Se sulla fede di Casini non si possono infatti aver dubbi, è facilmente prevedibile che anche un Berlusconi sconfitto alle elezioni aderirebbe senza esitare a un Monti bis pur di restare in gioco. È solo ipocrita agitazione, dunque, quella di oggi contro la Germania, Paese di cui il Cavaliere minaccia l’espulsione dall’euro con la stessa credibilità con cui Woody Allen si vantava di aver preso a nasate il ginocchio del rivale in una rissa.
Resta quindi il Pd. Nessuno ovviamente pretende che il candidato vincente alle primarie firmi oggi un atto di abdicazione a favore di Mario Monti: sia Bersani sia Renzi si rifiutano. Ma un netto e credibile impegno di continuità sì che si può pretendere, e non arriva. La promessa di Bersani di non fare passi indietro rispetto alla serietà e alla sobrietà del governo attuale davvero non basta. Nessuno infatti dubita della serietà e sobrietà di Bersani. Ciò di cui si dubita è che un governo da lui guidato abbia la forza e la volontà di andare nella stessa direzione del governo Monti. Per tre ragioni.

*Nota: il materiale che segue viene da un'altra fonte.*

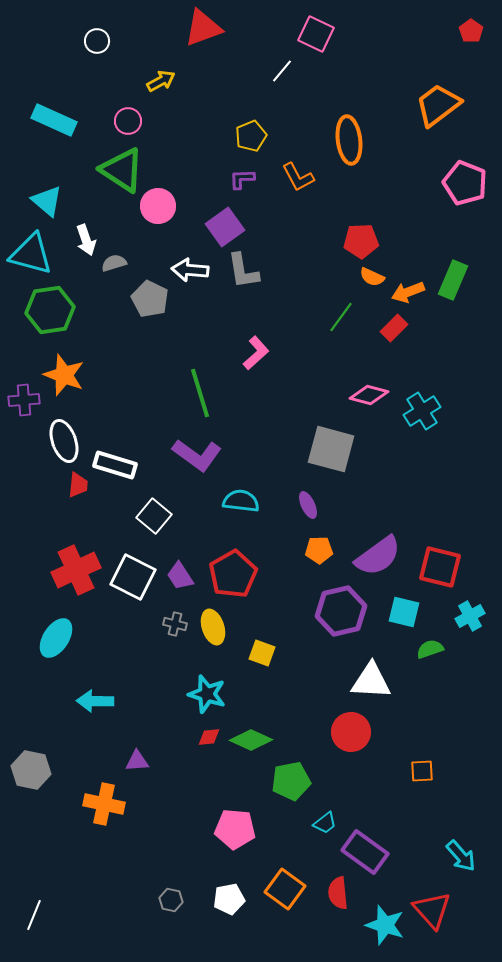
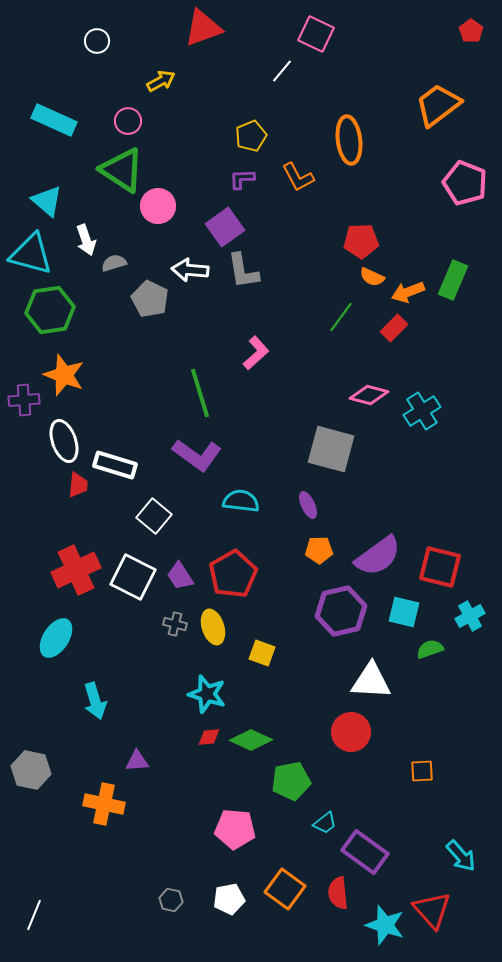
cyan arrow at (95, 701): rotated 108 degrees counterclockwise
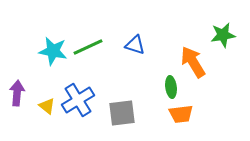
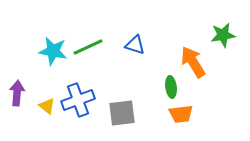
blue cross: rotated 12 degrees clockwise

La prima è politica, e macroscopica: Bersani propone un’alleanza con Vendola, il quale si propone di ribaltare l’agenda Monti. La seconda ragione è programmatica: i responsabili Economia e Lavoro, Fassina e Damiano, assicurano che il Pd cambierà la riforma delle pensioni e quella del mercato del lavoro, una volta al governo, cioè il cuore dell’agenda Monti. E non sono chiacchiere: alla Camera c’è già un disegno di legge che reintroduce l’istituto della pensione di anzianità. D’altra parte, se il Pd dichiara di voler tornare indietro sull’articolo 18 per via legislativa, Vendola fa più uno e propone di cambiarlo per via referendaria. La terza ragione è sindacale: la Cgil ha appena bocciato, sconfessando il suo stesso leader di categoria, l’intesa innovativa che era stata raggiunta sul contratto dei chimici, orientata proprio a quel recupero di produttività su cui l’agenda Monti punta per curare il male italiano della bassa crescita.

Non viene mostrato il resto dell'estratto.